I saw him from afar. He had always stood apart from the others, and the years had chiseled his features even more. I looked at him lovingly and was pleased to see he was as beautiful as the day I had met him. He had gone on with his life, pursuing his interests with passion. I had stayed behind, and he had moved on.
He was aloof at times and loving at others, with those eyes that held the warning of a retreating streak, a cruelty at odds with his vulnerability. Women and also men liked him, loved him, pursued him. No one could imagine the brutally cold desert of his absence once his desire ebbed. That had happened to me, and I had paid a price. He belonged to those born to be loved, desired and cherished, those who gave their bodies while keeping their hearts and souls unmoved. And there was a hunger for love in him that had taken up his whole being, like a lonely child trying to make up for a loveless childhood. But I had wanted and loved him just as he was. The only thing I had not expected was the blow of his detachment, the blow that left me reeling.
Collecting myself, I followed him. I saw him leave his house, do his shopping and come back. Keeping my distance, just content to watch him, I enjoyed the precision of his movements when chopping vegetables, uncorking a bottle of wine, doing all the simple things that he had always done so well. He had been perfect in my mind. The years had given him strength, had added silver to his temples and some lines around his eyes and mouth. To me, he stood larger than life, a man in command of his destiny.
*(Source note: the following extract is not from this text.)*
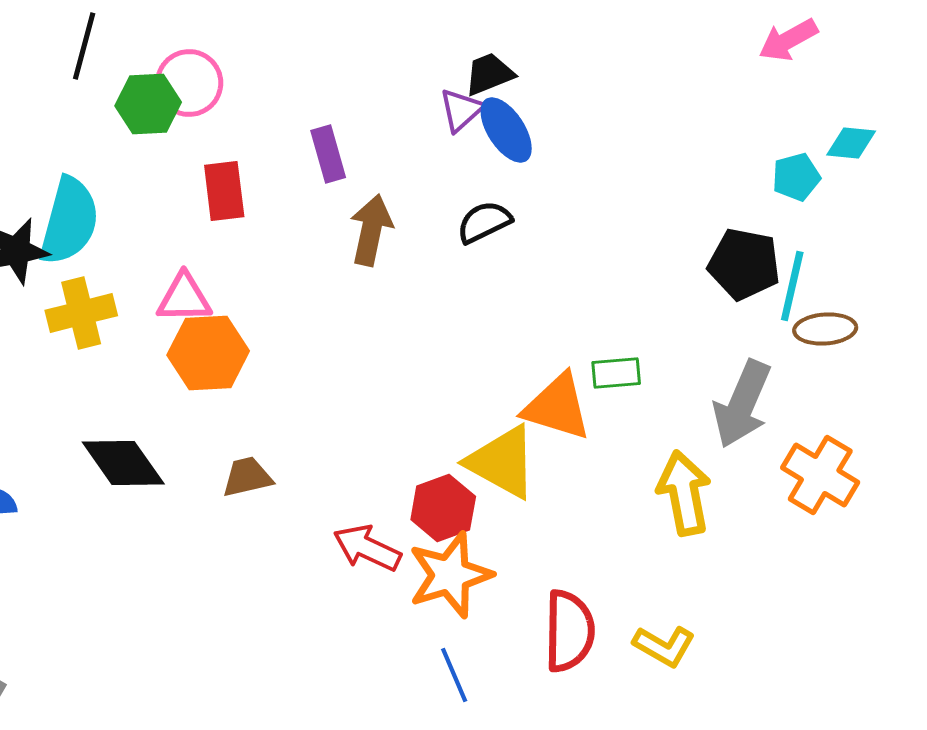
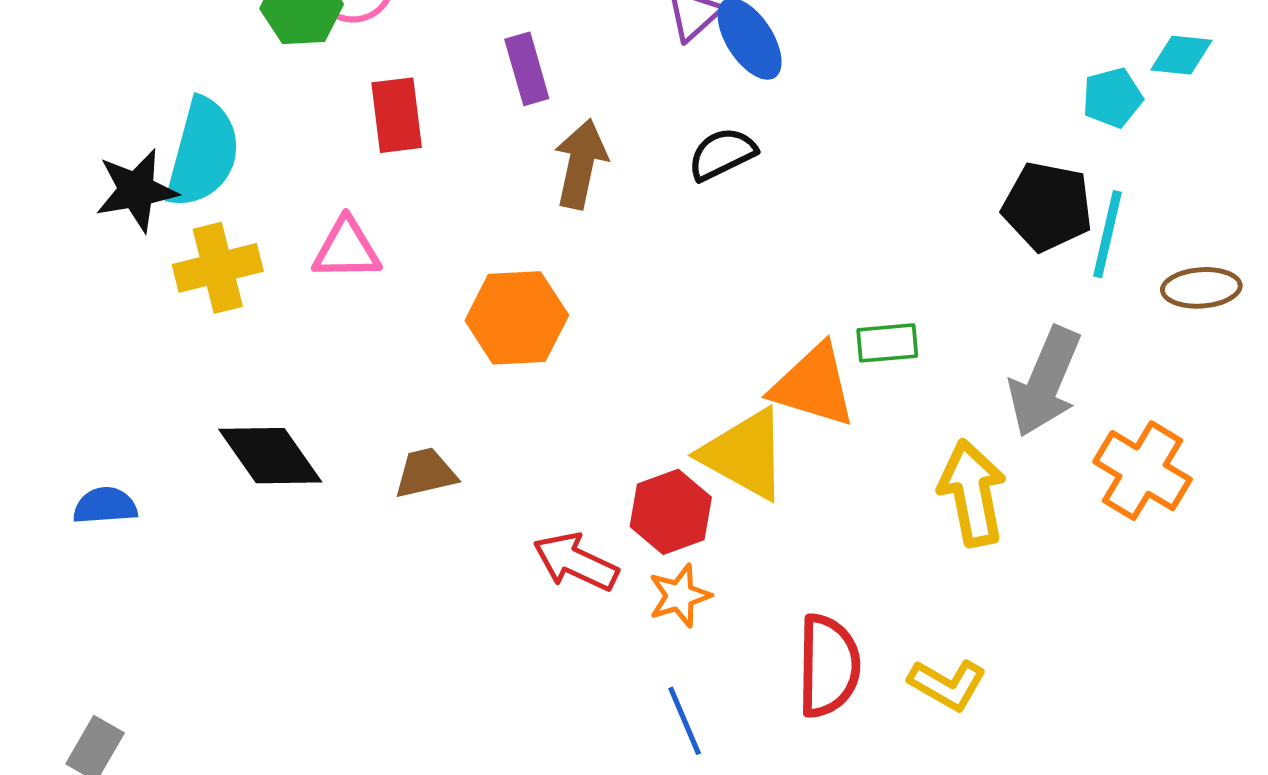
brown ellipse: (825, 329) -> (1201, 288), moved
orange hexagon: (208, 353) -> (517, 318), moved
orange star: (450, 575) -> (680, 596), size x0.6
After all these years, I failed to see otherwise.
He was alone and did not seem to expect company. He never seemed to need anyone. He had been born to take and enjoy what others could give him, not to need them. I had learned that many years before and had still loved him to distraction. It was late when he got into bed after I watched him undress. He had always been able to sleep in all circumstances, unmoved by the heartache he had stirred in others. I watched him fall asleep with his curls tumbled on the pillow, too beautiful for this world. I went on watching him, wishing I could lie by his side.